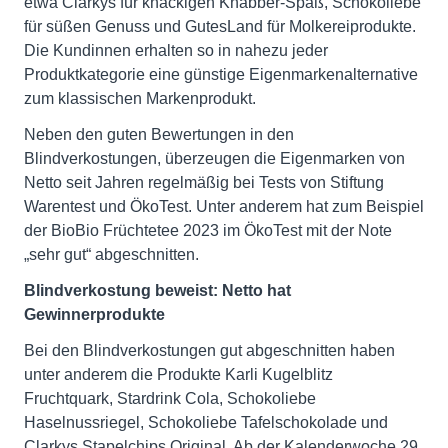
etwa Clarkys für knackigen Knabber-Spaß, Schokoliebe
für süßen Genuss und GutesLand für Molkereiprodukte.
Die Kundinnen erhalten so in nahezu jeder
Produktkategorie eine günstige Eigenmarkenalternative
zum klassischen Markenprodukt.
Neben den guten Bewertungen in den
Blindverkostungen, überzeugen die Eigenmarken von
Netto seit Jahren regelmäßig bei Tests von Stiftung
Warentest und ÖkoTest. Unter anderem hat zum Beispiel
der BioBio Früchtetee 2023 im ÖkoTest mit der Note
„sehr gut“ abgeschnitten.
Blindverkostung beweist: Netto hat
Gewinnerprodukte
Bei den Blindverkostungen gut abgeschnitten haben
unter anderem die Produkte Karli Kugelblitz
Fruchtquark, Stardrink Cola, Schokoliebe
Haselnussriegel, Schokoliebe Tafelschokolade und
Clarkys Stapelchips Original. Ab der Kalenderwoche 29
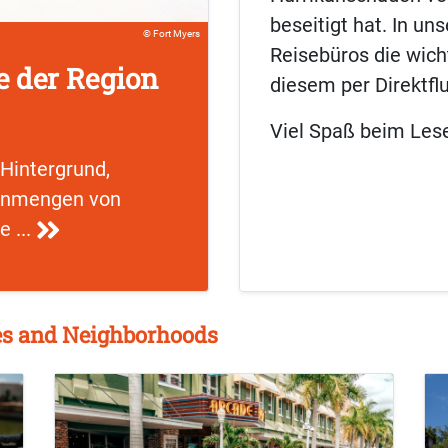
beseitigt hat. In u
Fort Myers
Reisebüros die wich
e der Region
diesem per Direktflu
Viel Spaß beim Les
Hintergrund,
 Unmengen von
e ...
hes and Neighborhoods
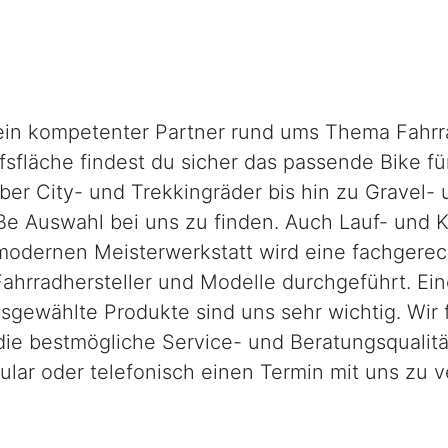
ein kompetenter Partner rund ums Thema Fahrra
fläche findest du sicher das passende Bike für
er City- und Trekkingräder bis hin zu Gravel- 
 Auswahl bei uns zu finden. Auch Lauf- und K
 modernen Meisterwerkstatt wird eine fachgere
 Fahrradhersteller und Modelle durchgeführt. 
usgewählte Produkte sind uns sehr wichtig. Wir
ie bestmögliche Service- und Beratungsqualität
ular oder telefonisch einen Termin mit uns zu v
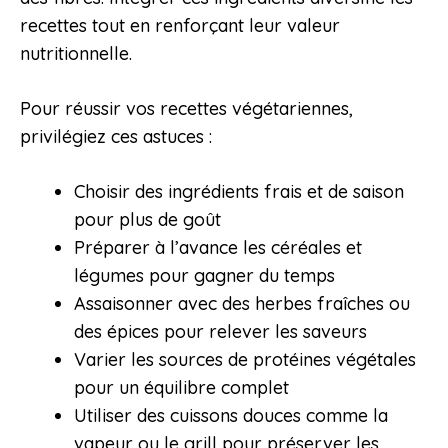
recettes tout en renforçant leur valeur
nutritionnelle.
Pour réussir vos recettes végétariennes,
privilégiez ces astuces :
Choisir des ingrédients frais et de saison
pour plus de goût
Préparer à l’avance les céréales et
légumes pour gagner du temps
Assaisonner avec des herbes fraîches ou
des épices pour relever les saveurs
Varier les sources de protéines végétales
pour un équilibre complet
Utiliser des cuissons douces comme la
vapeur ou le grill pour préserver les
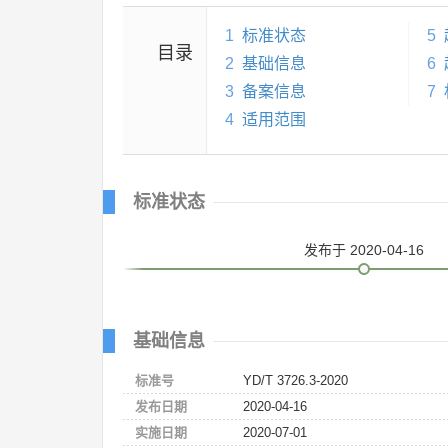
1
标准状态
5
目录
2
基础信息
6
3
备案信息
7
4
适用范围
标准状态
发布
于 2020-04-16
基础信息
标准号
YD/T 3726.3-2020
发布日期
2020-04-16
实施日期
2020-07-01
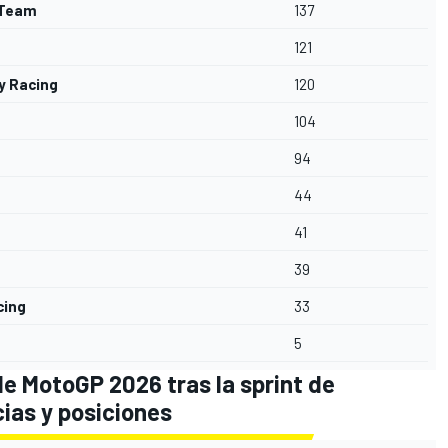
 Team
137
121
y Racing
120
104
94
44
41
39
cing
33
5
e MotoGP 2026 tras la sprint de
cias y posiciones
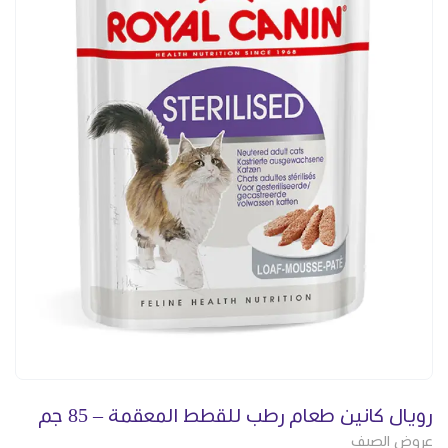
رويال كانين طعام رطب للقطط المعقمة – 85 جم
عروض الصيف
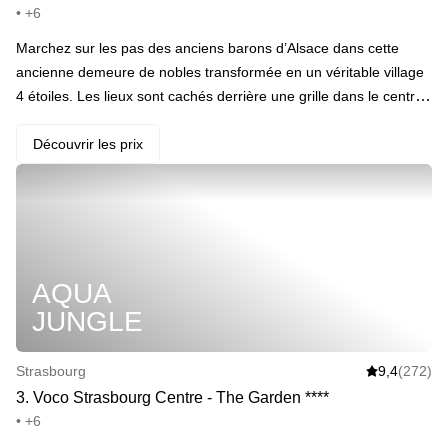
• +6
Marchez sur les pas des anciens barons d’Alsace dans cette
ancienne demeure de nobles transformée en un véritable village
4 étoiles. Les lieux sont cachés derrière une grille dans le centre
d’Obernai, une fois que vous aurez pénétré les lieux, un tout
nouveau monde s’offre à vous. · Votre programme : chambre
Découvrir les prix
dans l’une des maisons du petit village, promenade le long des
remparts, piscine intérieure, sauna, hammam, une coupe de
crémant par personne, les petits dej’ du lendemain et un tote bag
avec des bonbons régionaux à emmener chez soi. · ️ Le highlight
: on vous laisse trancher entre la courette pavée et la mosaïque
AQUA
de Stefan Szczesny dans le bassin de nage à contre-courant.
JUNGLE
Strasbourg
9,4
(272)
3
.
Voco Strasbourg Centre - The Garden
*
*
*
*
• +6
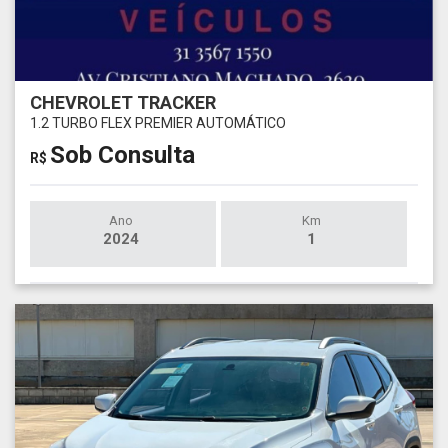
CHEVROLET TRACKER
1.2 TURBO FLEX PREMIER AUTOMÁTICO
Sob Consulta
R$
Ano
Km
2024
1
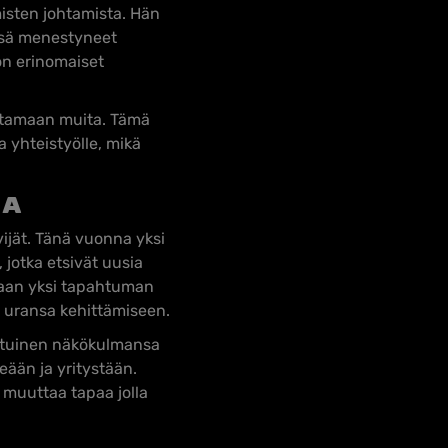
misten johtamista. Hän
issä menestyneet
 on erinomaiset
uttamaan muita. Tämä
a yhteistyölle, mikä
sa
vijät. Tänä vuonna yksi
 jotka etsivät uusia
emaan yksi tapahtuman
an uransa kehittämiseen.
aatuinen näkökulmansa
eään ja yritystään.
 muuttaa tapaa jolla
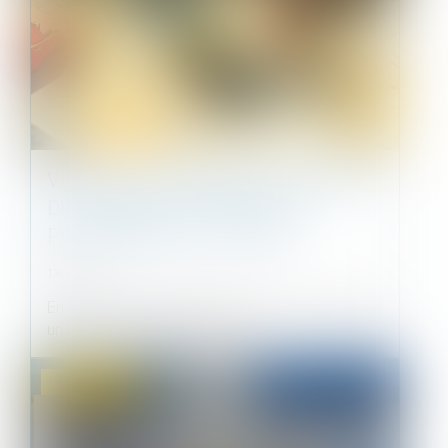
VENTE D’UN TERRAIN ET CADUCITÉ
DU PERMIS DE CONSTRUIRE
POSTÉRIEURE À LA VENTE
13/04/2023
En 2008, une grange à démolir a été vendue par
un acte de vente faisant état...
Droit immobilier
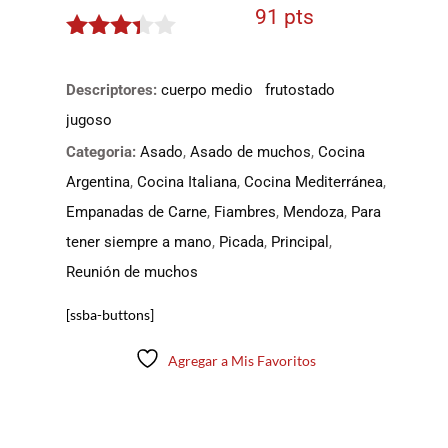
91 pts
3.25
de
5
Descriptores:
cuerpo medio
frutostado
jugoso
Categoria:
Asado
,
Asado de muchos
,
Cocina
Argentina
,
Cocina Italiana
,
Cocina Mediterránea
,
Empanadas de Carne
,
Fiambres
,
Mendoza
,
Para
tener siempre a mano
,
Picada
,
Principal
,
Reunión de muchos
[ssba-buttons]
Agregar a Mis Favoritos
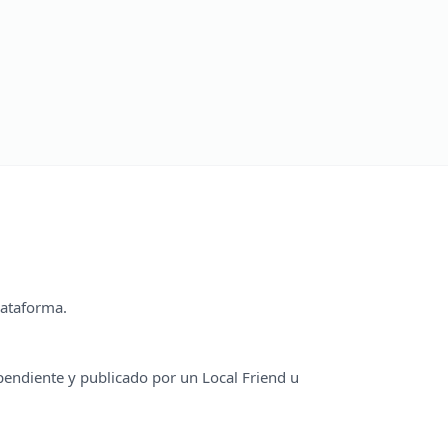
lataforma.
pendiente y publicado por un Local Friend u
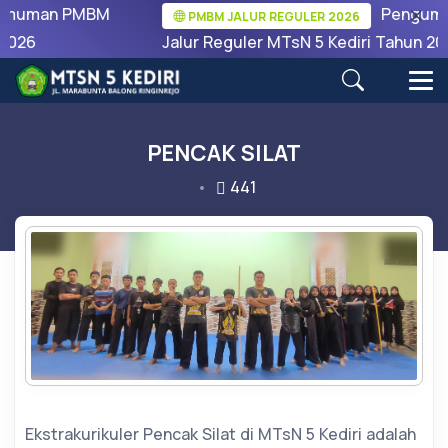
muman PMBM
Pengumu
PMBM JALUR REGULER 2026
2026
Jalur Reguler MTsN 5 Kediri Tahun 202
PENCAK SILAT
441
Ekstrakurikuler Pencak Silat di MTsN 5 Kediri adalah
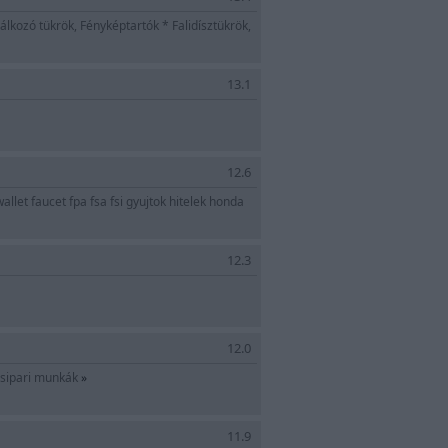
lkozó tükrök, Fényképtartók * Falidísztükrök,
13.1
12.6
allet faucet fpa fsa fsi gyujtok hitelek honda
12.3
12.0
tosipari munkák
»
olás, tapétázás,
11.9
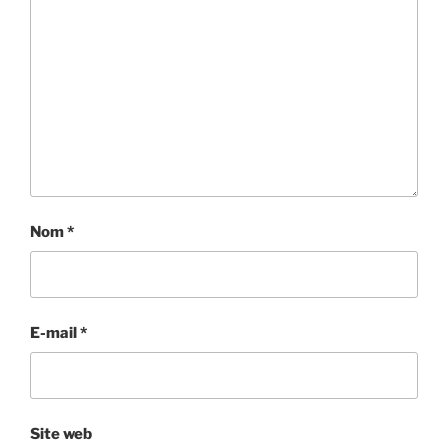
Nom
*
E-mail
*
Site web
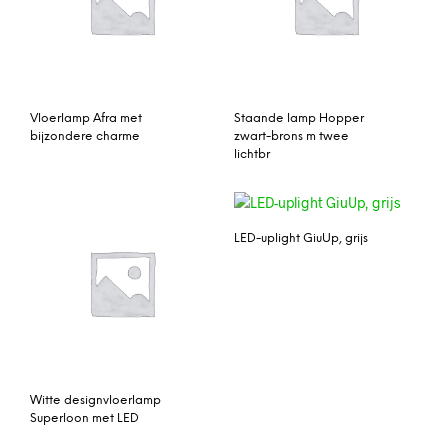
Vloerlamp Afra met
Staande lamp Hopper
bijzondere charme
zwart-brons m twee
lichtbr
LED-uplight GiuUp, grijs
Witte designvloerlamp
Superloon met LED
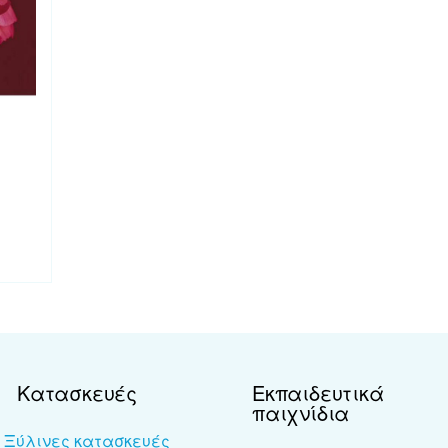
Κατασκευές
Εκπαιδευτικά
παιχνίδια
Ξύλινες κατασκευές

________________________

Task goal: Each entry should be repeated exactly as it appears; the pictures stay out.

Result for this task:
etwa Clarkys für knackigen Knabber-Spaß, Schokoliebe
für süßen Genuss und GutesLand für Molkereiprodukte.
Die Kundinnen erhalten so in nahezu jeder
Produktkategorie eine günstige Eigenmarkenalternative
zum klassischen Markenprodukt.
Neben den guten Bewertungen in den
Blindverkostungen, überzeugen die Eigenmarken von
Netto seit Jahren regelmäßig bei Tests von Stiftung
Warentest und ÖkoTest. Unter anderem hat zum Beispiel
der BioBio Früchtetee 2023 im ÖkoTest mit der Note
„sehr gut“ abgeschnitten.
Blindverkostung beweist: Netto hat
Gewinnerprodukte
Bei den Blindverkostungen gut abgeschnitten haben
unter anderem die Produkte Karli Kugelblitz
Fruchtquark, Stardrink Cola, Schokoliebe
Haselnussriegel, Schokoliebe Tafelschokolade und
Clarkys Stapelchips Original. Ab der Kalenderwoche 29
beseitigt hat. In u
Fort Myers
Reisebüros die wich
e der Region
diesem per Direktflu
Viel Spaß beim Les
Hintergrund,
 Unmengen von
e ...
hes and Neighborhoods
ein kompetenter Partner rund ums Thema Fahrra
fläche findest du sicher das passende Bike für
er City- und Trekkingräder bis hin zu Gravel- 
 Auswahl bei uns zu finden. Auch Lauf- und K
 modernen Meisterwerkstatt wird eine fachgere
 Fahrradhersteller und Modelle durchgeführt. 
usgewählte Produkte sind uns sehr wichtig. Wir
ie bestmögliche Service- und Beratungsqualität
ular oder telefonisch einen Termin mit uns zu v
recettes tout en renforçant leur valeur
nutritionnelle.
Pour réussir vos recettes végétariennes,
privilégiez ces astuces :
Choisir des ingrédients frais et de saison
pour plus de goût
Préparer à l’avance les céréales et
légumes pour gagner du temps
Assaisonner avec des herbes fraîches ou
des épices pour relever les saveurs
Varier les sources de protéines végétales
pour un équilibre complet
Utiliser des cuissons douces comme la
vapeur ou le grill pour préserver les
1
标准状态
5
目录
2
基础信息
6
3
备案信息
7
4
适用范围
标准状态
发布
于 2020-04-16
基础信息
标准号
YD/T 3726.3-2020
发布日期
2020-04-16
实施日期
2020-07-01
 Team
137
121
y Racing
120
104
94
44
41
39
cing
33
5
e MotoGP 2026 tras la sprint de
cias y posiciones
رويال كانين طعام رطب للقطط المعقمة – 85 جم
عروض الصيف
• +6
Marchez sur les pas des anciens barons d’Alsace dans cette
ancienne demeure de nobles transformée en un véritable village
4 étoiles. Les lieux sont cachés derrière une grille dans le centre
d’Obernai, une fois que vous aurez pénétré les lieux, un tout
nouveau monde s’offre à vous. · Votre programme : chambre
Découvrir les prix
dans l’une des maisons du petit village, promenade le long des
remparts, piscine intérieure, sauna, hammam, une coupe de
crémant par personne, les petits dej’ du lendemain et un tote bag
avec des bonbons régionaux à emmener chez soi. · ️ Le highlight
: on vous laisse trancher entre la courette pavée et la mosaïque
AQUA
de Stefan Szczesny dans le bassin de nage à contre-courant.
JUNGLE
Strasbourg
9,4
(272)
3
.
Voco Strasbourg Centre - The Garden
*
*
*
*
• +6
CHEVROLET TRACKER
1.2 TURBO FLEX PREMIER AUTOMÁTICO
Sob Consulta
R$
Ano
Km
2024
1
misten johtamista. Hän
issä menestyneet
 on erinomaiset
uttamaan muita. Tämä
a yhteistyölle, mikä
sa
vijät. Tänä vuonna yksi
 jotka etsivät uusia
emaan yksi tapahtuman
an uransa kehittämiseen.
aatuinen näkökulmansa
eään ja yritystään.
 muuttaa tapaa jolla
VENTE D’UN TERRAIN ET CADUCITÉ
DU PERMIS DE CONSTRUIRE
POSTÉRIEURE À LA VENTE
13/04/2023
En 2008, une grange à démolir a été vendue par
un acte de vente faisant état...
Droit immobilier
91 pts
3.25
de
5
Descriptores:
cuerpo medio
frutostado
jugoso
Categoria:
Asado
,
Asado de muchos
,
Cocina
Argentina
,
Cocina Italiana
,
Cocina Mediterránea
,
Empanadas de Carne
,
Fiambres
,
Mendoza
,
Para
tener siempre a mano
,
Picada
,
Principal
,
Reunión de muchos
[ssba-buttons]
Agregar a Mis Favoritos
lataforma.
pendiente y publicado por un Local Friend u
muman PMBM
Pengumu
PMBM JALUR REGULER 2026
2026
Jalur Reguler MTsN 5 Kediri Tahun 202
PENCAK SILAT
441
Ekstrakurikuler Pencak Silat di MTsN 5 Kediri adalah
lkozó tükrök, Fényképtartók * Falidísztükrök,
13.1
12.6
allet faucet fpa fsa fsi gyujtok hitelek honda
12.3
12.0
tosipari munkák
»
olás, tapétázás,
11.9
Nom
*
E-mail
*
Site web
Vloerlamp Afra met
Staande lamp Hopper
bijzondere charme
zwart-brons m twee
lichtbr
LED-uplight GiuUp, grijs
Witte designvloerlamp
Superloon met LED
Κατασκευές
Εκπαιδευτικά
παιχνίδια
Ξύλινες κατασκευές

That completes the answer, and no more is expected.